EXERCISE DESCRIPTION:
A single figure is wanted: the count of lines below containing the string "Dodaj".

=== Section Start ===

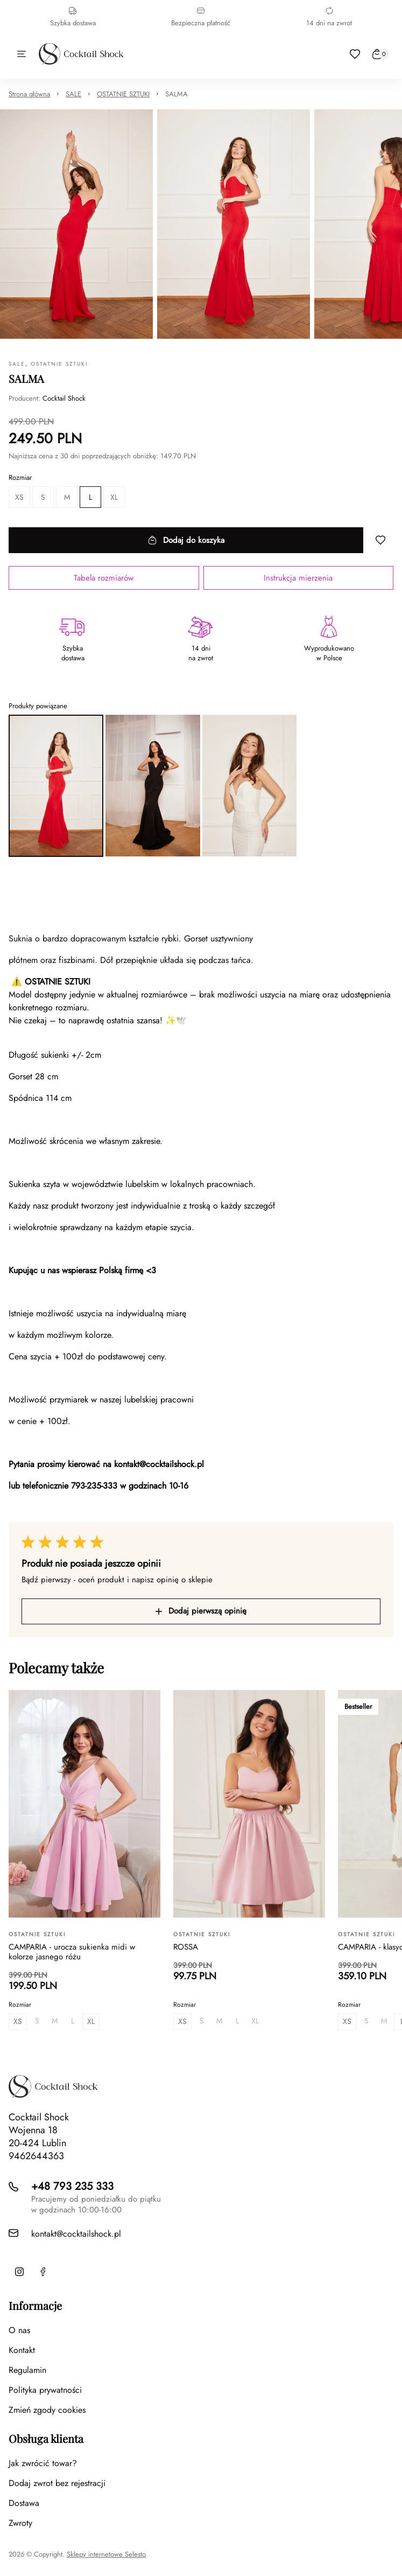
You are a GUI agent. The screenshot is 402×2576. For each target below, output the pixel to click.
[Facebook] (43, 2271)
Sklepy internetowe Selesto (106, 2554)
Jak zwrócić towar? (43, 2463)
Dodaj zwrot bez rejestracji (57, 2483)
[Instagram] (19, 2271)
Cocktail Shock (64, 398)
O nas (19, 2330)
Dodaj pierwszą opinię (201, 1611)
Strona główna (29, 94)
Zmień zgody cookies (47, 2410)
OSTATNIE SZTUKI (123, 94)
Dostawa (24, 2503)
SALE (73, 94)
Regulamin (27, 2370)
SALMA (176, 94)
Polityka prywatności (45, 2390)
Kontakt (22, 2350)
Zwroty (20, 2523)
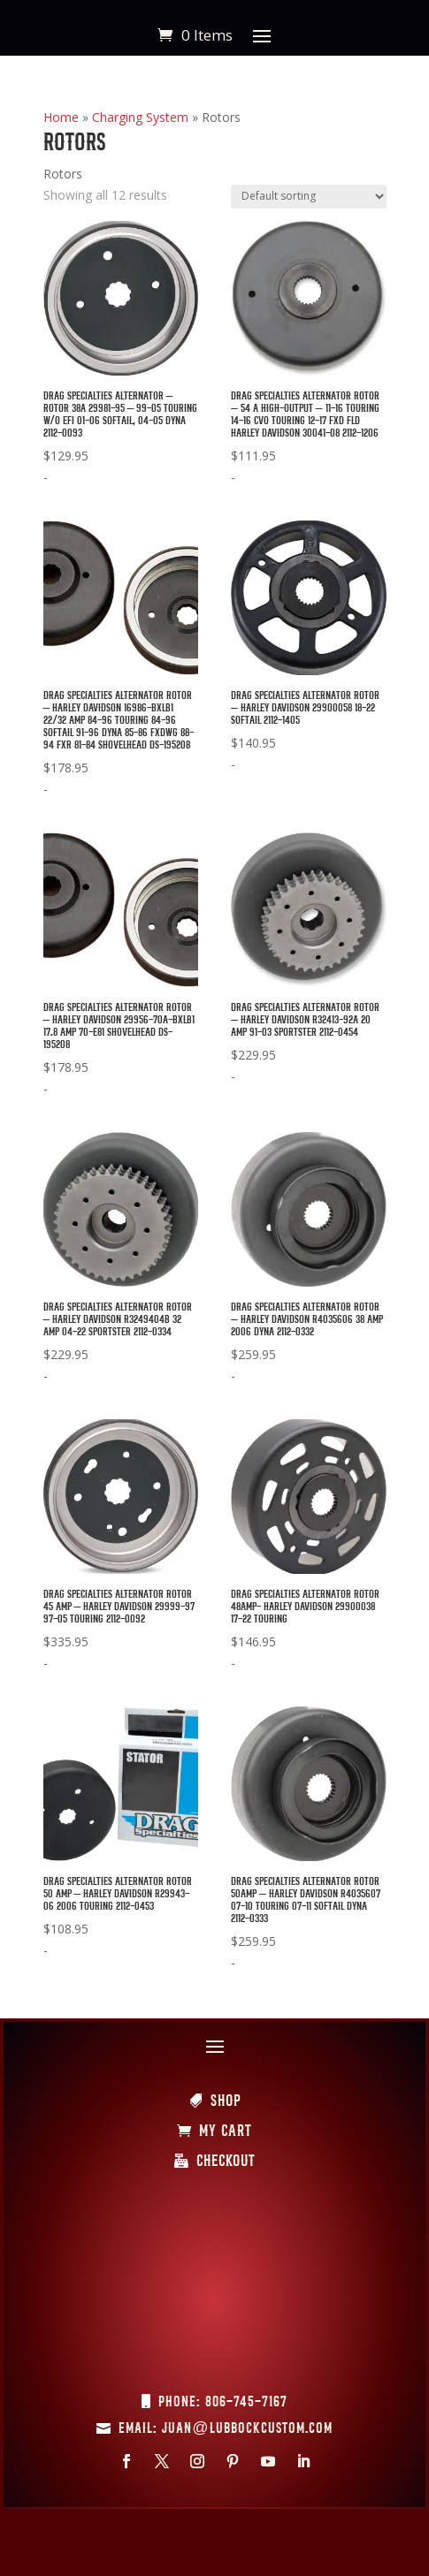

=== Section End ===

EXERCISE ANSWER:
2